The best cost-based balance of true positive rate and false positive rate can be decided from this ROC curve.

Updating our results

Updated Confusion Matrix of Predicted vs Actual Purchase on new data

          purchased
prediction   No  Yes
       No  3004  112
       Yes  758  126

Following the predictions of this new model, we would immediately move 3004 + 112 = 3116 to the lowest priority. We would be losing 112 potential sales but our attention would be on only 758 + 126 = 884 leads, giving a conversion rate of 14.25% for the 126 actual sales. That's much more time to nurture and convert further incoming leads.

Of course, we can't be satisfied with these results. So, what next?

Challenge 2: Boosting Sales

The previous slides are the results of just a few short hours work, using the crudest methods for a quick win.

The demo gave us a minimum expectation of the benefits we could achieve.

There are far more sensitive prediction methods we could try. There are also methods for determining what are the strongest influencing factors in a customer decision to buy. The latter is what we'll look at next.

Solution: Feature Selection

The CRM data used in the first demo has 85 fields for each customer. It's very rich information but somewhat overwhelming to analyse all these variables one by one.

Feature selection can automate and compress the search for the most influential variables.

For simplicity we'll stick with the logistic regression method and add to it another method to discover the most important features that drive the predictions.

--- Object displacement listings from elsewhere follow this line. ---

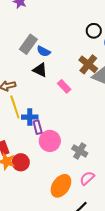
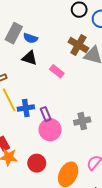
purple rectangle: (38, 127) -> (46, 114), moved
gray cross: (80, 151) -> (82, 121), moved, turned -35
red circle: (21, 162) -> (37, 163), moved

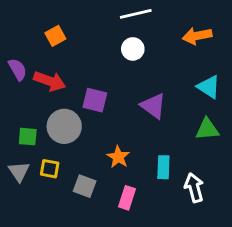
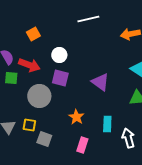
white circle: (133, 49) -> (59, 55), moved
green square: (28, 137) -> (11, 78), moved
gray square: (85, 186) -> (44, 139), moved

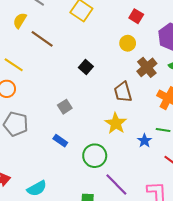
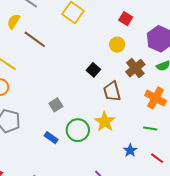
black square: (86, 67) -> (93, 70), moved
blue star: (144, 141) -> (130, 150), moved
green circle: (95, 156) -> (78, 130), moved

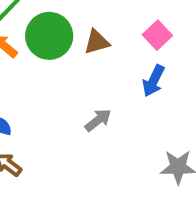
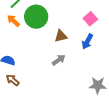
brown triangle: (97, 42) -> (61, 36), moved

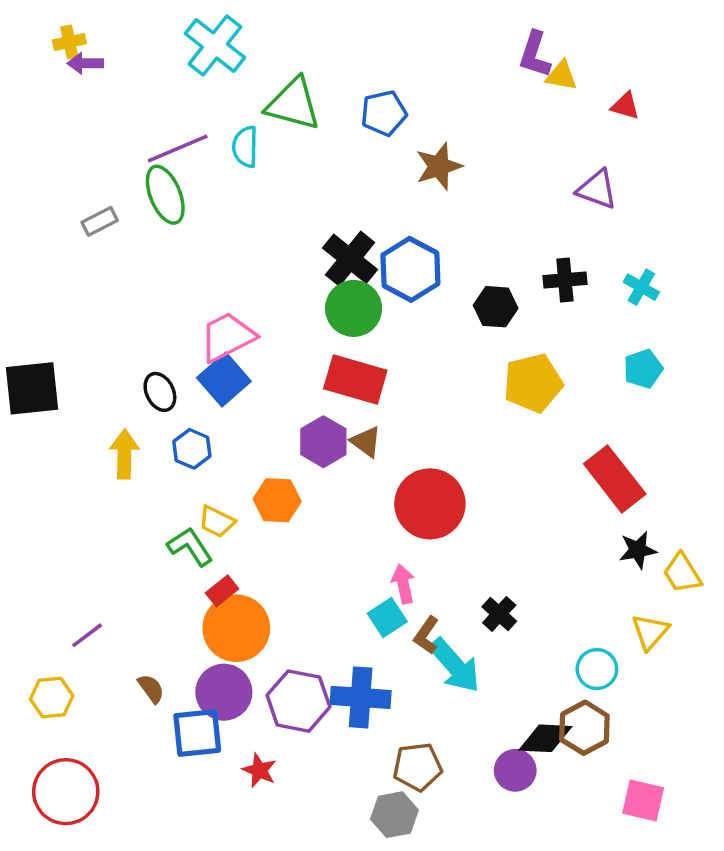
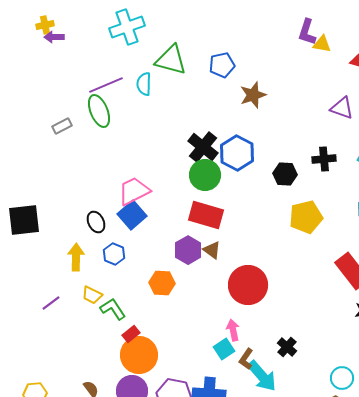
cyan cross: (215, 46) -> (127, 27), turned 32
yellow trapezoid: (217, 522) -> (92, 295), moved
purple line: (87, 635) -> (51, 303), moved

The Lasso is a method that adds a penalty for each variable included in our logistic regression, favouring a simpler model.

Lasso Regression

plot of chunk lasso_model_fig

This chart shows the effect of increasing the penalty, Lambda, on the regression model. The bigger Lambda gets, the more the variables are “squeezed” by the penalty and the smaller ones are excluded altogether.

Benchmarking

The exact level of penalty which gives the best predictions is determined by another technique called cross-validation. In simple terms, we run the routine multiple times over subsets of the data and compare all the results for a better outcome.

plot of chunk lasso_cv_fig

Don't be confused

The previous chart indicates that a pair of useful values are returned: The penalty (Lambda) that achieved the best results and a larger value which gave results within a standard error of the best. Statistically, it might perform just as well while giving a clearer answer to our business problem because it further reduces the number of variables in the model.

In this case we keep the lower penalty that yielded the most accurate predictions.

Updating our results

Using the Lasso and techniques from the first part of the demo, we've also recalculated the threshold for a Yes prediction. This is used to create a new confusion matrix.

Updated Confusion Matrix of Predicted vs Actual Purchase on new data

           purchased
predictions   No  Yes
        No  2305   78
        Yes 1457  160

Clearly the predictions are less accurate. False Positive Rate is up, but this is OK. While we're working through twice as many leads, we're also finding finding a lot more sales.

Factors Driving Sales

The variables used in the model are
 (Intercept) V47 V82

The real benefit of the Lasso is that instead of using all 85 fields from the data, the model requires only 2 (not including the Intercept). It still gives useful predictions but it's also much easier to interpret and explain.

This gives the marketing team a distinct focus for their next campaign, and the product development team may have some very clear ideas about creating a new strategy.

Conclusion

This demonstration has barely begun to scratch the surface of what is possible. Nevertheless, with just a few hours work we're able to produce new actionable insights from the available data:

A simple but operational prediction model which gives reasonable results
A clear indication of two key drivers of customer purchasing decisions

This was achieved completely through Machine Learning without any time consuming manual labour (goodbye, spreadsheets!). It's repeatable at the click of a mouse and we can easily build on what we've discovered.